Akupun menaiki angkot untuk pergi ke rumah sakit tersebut. Sesampainya di sana sudah ramai para marketing. Aku mencari akal dengan menyelinap diantara tubuh besar marketing lain, dan masuk ke dalam ruang praktek dokter Ronald.

“Marketing baru?” tanya dokter tua tersebut.

“Iya,” jawabku. Kami berbasa-basi kenalan. Ternyata masih ada ikatan keluarganya dengan mamakku. Beliau kenal baik mamak. Kata dokter Ronald, mamak adalah gadis yang pintar. Mamak putus sekolah karena merawat opungku yang sakit-sakitan. Baru pertama kali ini aku bangga menjadi anak dari seorang yang cuma tamat SD.

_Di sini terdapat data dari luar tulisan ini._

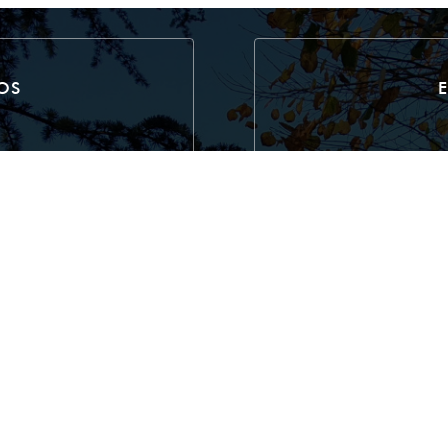
OS
ne
Parking de la ville à 30m
à 50m -
Behinderte, Terrasse,
gen
ayment, Ohne Kontakt,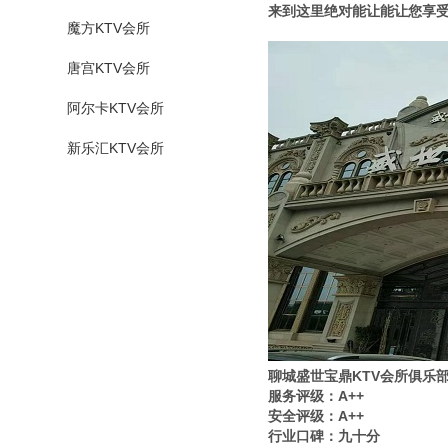
来到这里绝对能让能让您享
魔方KTV会所
唐宫KTV会所
阿尔卡KTV会所
新乐汇KTV会所
聊城盛世宝鼎KTV会所俱乐
服务评级：A++
安全评级：A++
行业口碑：九十分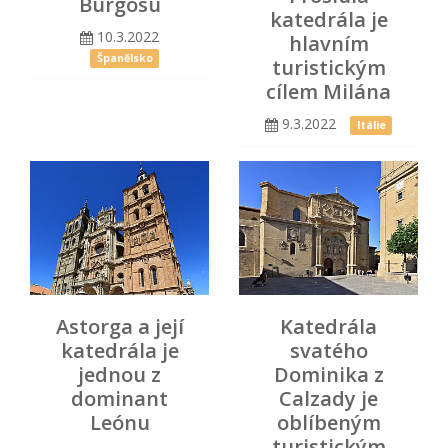
Burgosu
katedrála je
10.3.2022
hlavním
Španělsko
turistickým
cílem Milána
9.3.2022
Itálie
Astorga a její
Katedrála
katedrála je
svatého
jednou z
Dominika z
dominant
Calzady je
Leónu
oblíbeným
turistickým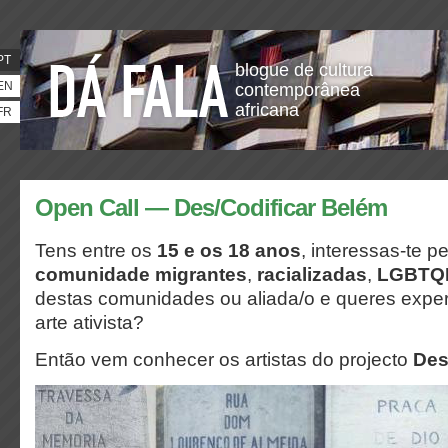
PT
blogue de cultura
EN
contemporânea
africana
FR
Open Call — Des/Codificar Belém
Tens entre os
15 e os 18 anos
, interessas-te p
comunidade migrantes
,
racializadas
,
LGBTQ
destas comunidades ou aliada/o e queres exper
arte ativista?
Então vem conhecer os artistas do projecto
Des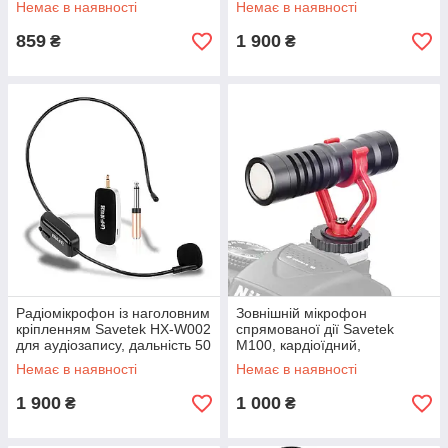
Немає в наявності
Немає в наявності
GoodPlace -worry-free-
worry-free-shopping-
shopping-
859
1 900
₴
₴
Радіомікрофон із наголовним
Зовнішній мікрофон
кріпленням Savetek HX-W002
спрямованої дії Savetek
для аудіозапису, дальність 50
М100, кардіоїдний,
м GoodPlace -worry-free-
вітрозахисний GoodPlace -
Немає в наявності
Немає в наявності
shopping-
worry-free-shopping-
1 900
1 000
₴
₴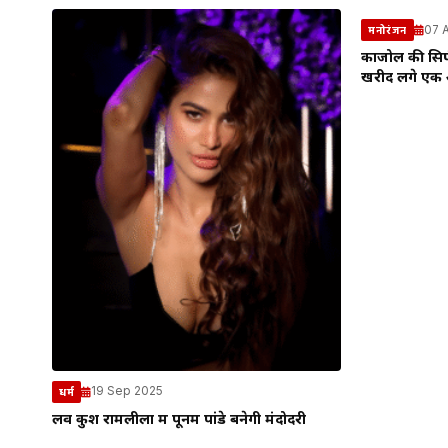
07 
मनोरंजन
काजोल की सिर्
खरीद लेंगे एक
19 Sep 2025
धर्म
लव कुश रामलीला में पूनम पांडे बनेगी मंदोदरी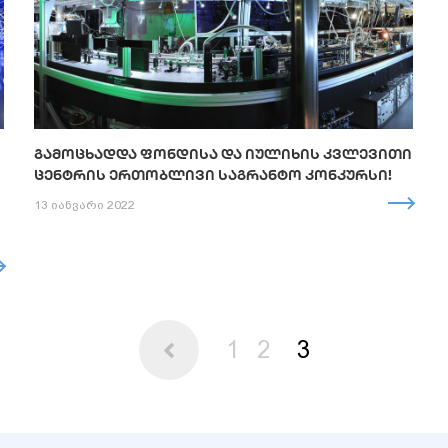
ᲒᲐᲛᲝᲪᲮᲐᲓᲓᲐ ᲤᲝᲜᲓᲘᲡᲐ ᲓᲐ ᲘᲣᲚᲘᲮᲘᲡ ᲙᲕᲚᲔᲕᲘᲗᲘ
ᲪᲔᲜᲢᲠᲘᲡ ᲔᲠᲗᲝᲑᲚᲘᲕᲘ ᲡᲐᲒᲠᲐᲜᲢᲝ ᲙᲝᲜᲙᲣᲠᲡᲘ!
13 იანვარი 2022
1
2
3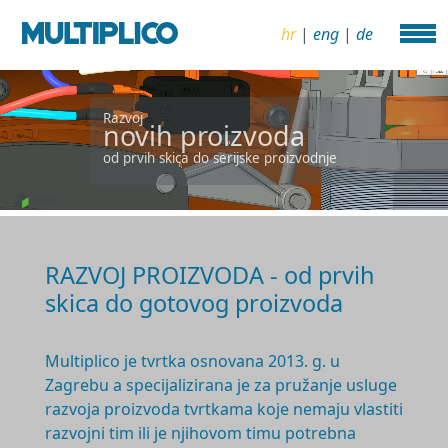
hr
|
eng
|
de
Razvoj
novih proizvoda
od prvih skica do serijske proizvodnje
RAZVOJ PROIZVODA - od prvih
skica do gotovog proizvoda
Multiplico je tvrtka osnovana 2
013. g.
u
Zagrebu a specijalizirana je za pružanje usluge
razvoja proizvoda tvrtkama koje nemaju vlastiti
razvojni tim ili je njihovom timu potrebna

Setelah berbincang-bincang, dokter Ronald menawariku menjadi tenaga administrasi. Menurutnya menjadi marketing tak cocok untukku.

“Tapi bagaimana kontrakku, tulang?”

“Gampang itu, aku kenal bos mu.”

Wah, betapa senangnya hatiku. Aku diminta membuat lamaran baru. Hari kedua aku bekerja, kabar baik menghampiriku. Pulang ke rumah kuceritakan semua kepada mamak. Kuceritakan pula bahwa aku direkomendasikan untuk bekerja bulan depan di rumah sakit Sarinah tempat dokter Ronald bekerja. Besok aku harus tes tertulis dan wawancara untuk pekerjaan  tersebut.

Sekarang aku sudah hampir tiga tahun bekerja di rumah sakit besar. Tak kusangka hari ini berpapasan dengan Pak Ronald yang masih mengejar-ngejar dokter spesialis di rumah sakit kami.

“Hebatnya, dek, kau.” Pak Ronald terlihat menatapku yang mengenakan seragam rumah sakit.

“Ah, tak nya hebat, Bang. Aku beruntung saja,” ujarku. kutarik napas lega kini. Kesabaran dan kegigihanku berbuah manis. Tak lama pun aku akan menikah dengan seorang kepala perawat di rumah sakit ini pula. Rejeki tak kemana. Aku bangga jadi anak mamak yang cuma tamat SD.